From Anglophile Donald Trump’s seat at the Resolute Desk – a gift from Queen Victoria to President Rutherford B. Hayes in 1880, built from the English oak timbers of the British Arctic exploration ship HMS Resolute – Britain does not seem so friendly after all.

One would even forgive President Trump looking across the Atlantic these days and preferring Monsieur Macron to Mrs May as a partner with whom to strike deals.

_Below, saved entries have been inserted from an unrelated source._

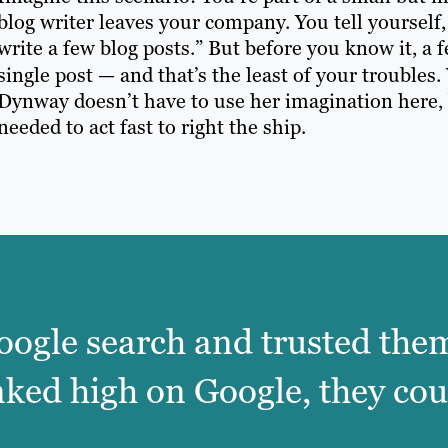
blog writer leaves your company. You tell yourself, “
write a few blog posts.” But before you know it, a
single post — and that’s the least of your troubles. 
Dynway doesn’t have to use her imagination here,
needed to act fast to right the ship.
oogle search and trusted them
nked high on Google, they cou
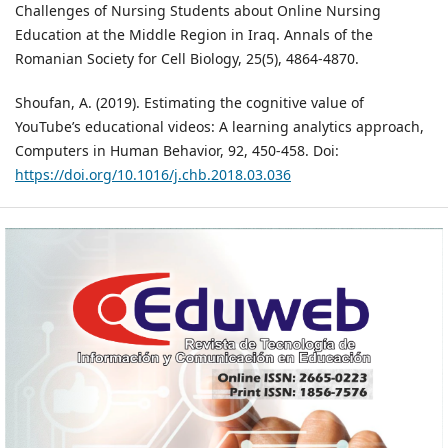
Challenges of Nursing Students about Online Nursing
Education at the Middle Region in Iraq. Annals of the
Romanian Society for Cell Biology, 25(5), 4864-4870.
Shoufan, A. (2019). Estimating the cognitive value of
YouTube’s educational videos: A learning analytics approach,
Computers in Human Behavior, 92, 450-458. Doi:
https://doi.org/10.1016/j.chb.2018.03.036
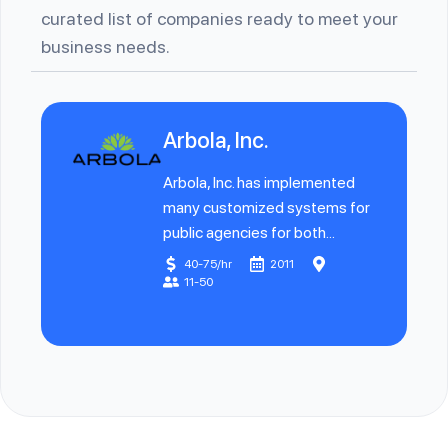
curated list of companies ready to meet your
business needs.
Arbola, Inc.
Arbola, Inc. has implemented
many customized systems for
public agencies for both...
40-75/hr
2011
11-50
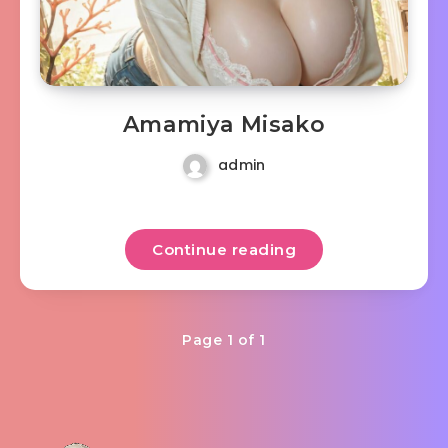
Amamiya Misako
admin
Continue reading
Page 1 of 1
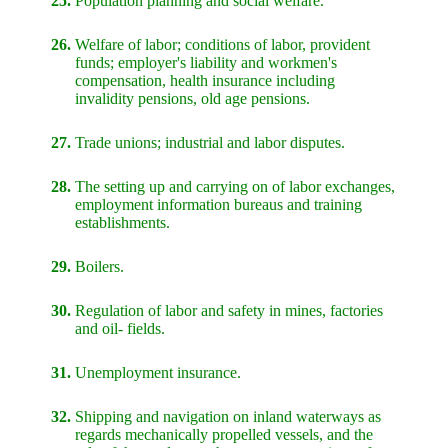
25.
Population planning and social welfare.
26.
Welfare of labor; conditions of labor, provident
funds; employer's liability and workmen's
compensation, health insurance including
invalidity pensions, old age pensions.
27.
Trade unions; industrial and labor disputes.
28.
The setting up and carrying on of labor exchanges,
employment information bureaus and training
establishments.
29.
Boilers.
30.
Regulation of labor and safety in mines, factories
and oil- fields.
31.
Unemployment insurance.
32.
Shipping and navigation on inland waterways as
regards mechanically propelled vessels, and the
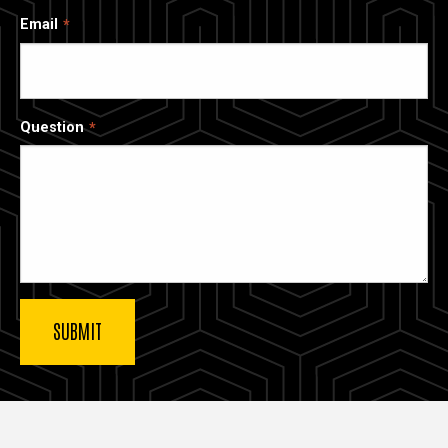
Email
Question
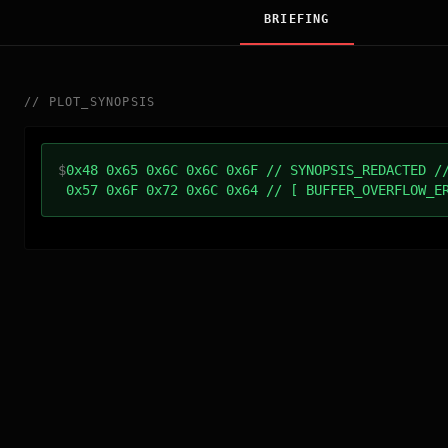
BRIEFING
//
PLOT_SYNOPSIS
$
0x48 0x65 0x6C 0x6C 0x6F // SYNOPSIS_REDACTED /
0x57 0x6F 0x72 0x6C 0x64 // [ BUFFER_OVERFLOW_E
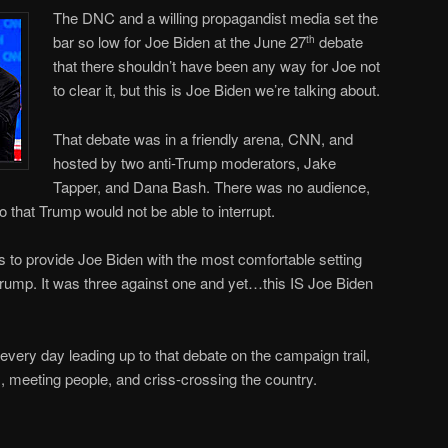
The DNC and a willing propagandist media set the
bar so low for Joe Biden at the June 27
debate
th
that there shouldn’t have been any way for Joe not
to clear it, but this is Joe Biden we’re talking about.
That debate was in a friendly arena, CNN, and
hosted by two anti-Trump moderators, Jake
Tapper, and Dana Bash. There was no audience,
that Trump would not be able to interrupt.
as to provide Joe Biden with the most comfortable setting
rump. It was three against one and yet…this IS Joe Biden
ery day leading up to that debate on the campaign trail,
ws, meeting people, and criss-crossing the country.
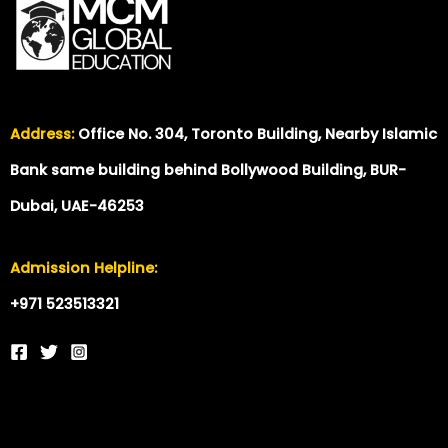
Address:
Office No. 304, Toronto Building, Nearby Islamic
Bank same building behind Bollywood Building, BUR-
Dubai, UAE-46253
Admission Helpline:
+971 523513321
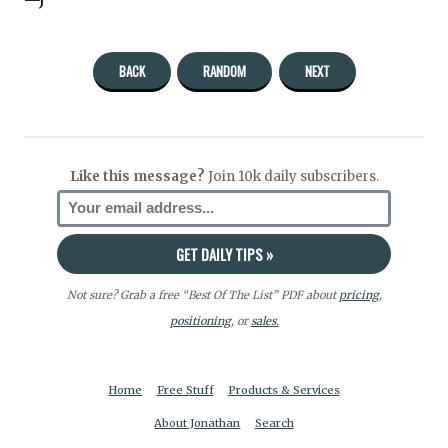
—J
BACK
RANDOM
NEXT
Like this message?
Join 10k daily subscribers.
Not sure? Grab a free “Best Of The List” PDF about
pricing
,
positioning
, or
sales.
Home
Free Stuff
Products & Services
About Jonathan
Search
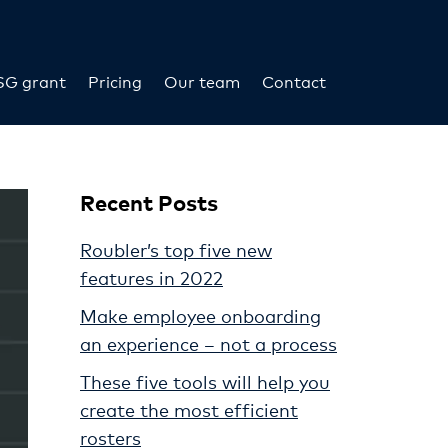
SG grant
Pricing
Our team
Contact
Recent Posts
Roubler’s top five new
features in 2022
Make employee onboarding
an experience – not a process
These five tools will help you
create the most efficient
rosters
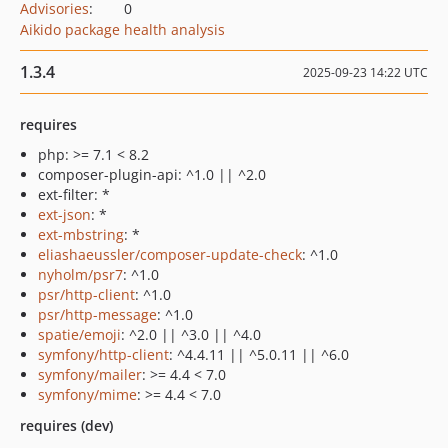
Advisories
:
0
Aikido package health analysis
1.3.4
2025-09-23 14:22 UTC
requires
php: >= 7.1 < 8.2
composer-plugin-api: ^1.0 || ^2.0
ext-filter: *
ext-json
: *
ext-mbstring
: *
eliashaeussler/composer-update-check
: ^1.0
nyholm/psr7
: ^1.0
psr/http-client
: ^1.0
psr/http-message
: ^1.0
spatie/emoji
: ^2.0 || ^3.0 || ^4.0
symfony/http-client
: ^4.4.11 || ^5.0.11 || ^6.0
symfony/mailer
: >= 4.4 < 7.0
symfony/mime
: >= 4.4 < 7.0
requires (dev)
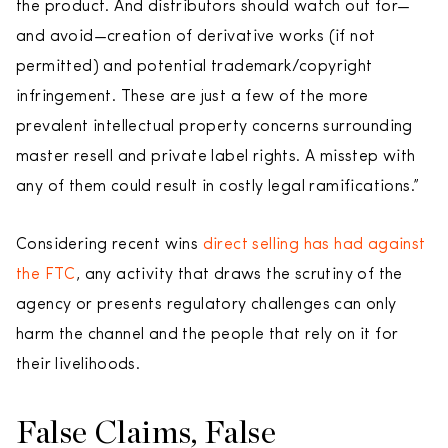
the product. And distributors should watch out for—
and avoid—creation of derivative works (if not
permitted) and potential trademark/copyright
infringement. These are just a few of the more
prevalent intellectual property concerns surrounding
master resell and private label rights. A misstep with
any of them could result in costly legal ramifications.”
Considering recent wins
direct selling has had against
the FTC
, any activity that draws the scrutiny of the
agency or presents regulatory challenges can only
harm the channel and the people that rely on it for
their livelihoods.
False Claims, False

  • May’s Government, it seems, authorised continued spying on Trump and his team, at the behest of President Obama and Susan Rice, even after he was elected as the 45th American President. Even Boris Johnson was involved. If true, as it seems to be, then the UK owes not just Trump but the American people a massive apology, and a UK inquiry into what happened must surely be made public to see which British individuals were involved in the decision-making process. Was George Osborne involved in the original requests, perhaps?
  • Trump suffers an almost continual public barrage on social media and in the press from the weaselly Sadiq Khan, who somehow got elected as Mayor of London. Khan forgets that he does not represent the British People and there are a growing number of Editors stroking their beards over those skeletons – the interests he and his law firm previously served – so the whole world can best see what a noxious piece of work this platform-sporting political shrimp actually is.
  • The Royal Family continues to be extraordinarily badly advised about President Obama. Recent Prince Harry love-ins with the Obamas seem increasingly skin-crawling as it is becoming obvious by the day to even partisan observers how rotten to the core the Obama Administration actually was. Obamagate is well on the way. Invites to Royal Weddings aside, why on earth would the Royal Family continue to be seen anywhere near the Obamas when surely those astute Royal advisers must see what is around the corner? The “unmasking” scandal is the big scandal that will be seen to have badly affected British interests as well as loyal and decent Americans.
  • Finally, the sight of a Corbyn-led Labour Party, albeit fading as its true intent becomes clear, so close to Government in the UK is enough to put off any investor, let alone a nation under Trump capable of delivering one of the biggest deals in history after Brexit. To those with sharper vision, the sight of David Miliband and his rotten coterie waiting on the sidelines, in some kind of reincarnation of Soros’ Hillary, is the stuff of nightmares. 

From Trump’s desk, Britain looks sick, perhaps. Certainly Britain seems too unfriendly too often.

The good news is that best friends are capable of making up. Weak and spineless leadership can be replaced by sound and authentic leadership once Brexit has been delivered. British public opinion is not reflected by mobs on Twitter. Britain is at heart still sound, still ingenious and, in tumultuous times, some leeway should be given to a best friend who resorts to repetitive occasional dumb behaviour. The rise of a sound UK Opposition to squash the Corbyns and Milibands is feasible – a great opportunity for Britain and, as they watch on, Britain’s European friends.

Britain is not sick. Not at heart. Look how with heart Brits voted for the Brexit that helped shape and embolden the Trump wave.

But right now, in the free-for-all that divided Brexit Britain has created, there must be a reaching out between the best of old friends – above the noise – and opportunities should be seized with this President who loved his Macleod Mother dearly. As he sits at the Resolute, in his heart of hearts he knows from where the timbers grew and from where true and mutual growth shall herald in the future, as sound as the English Oak. Never from bloody France!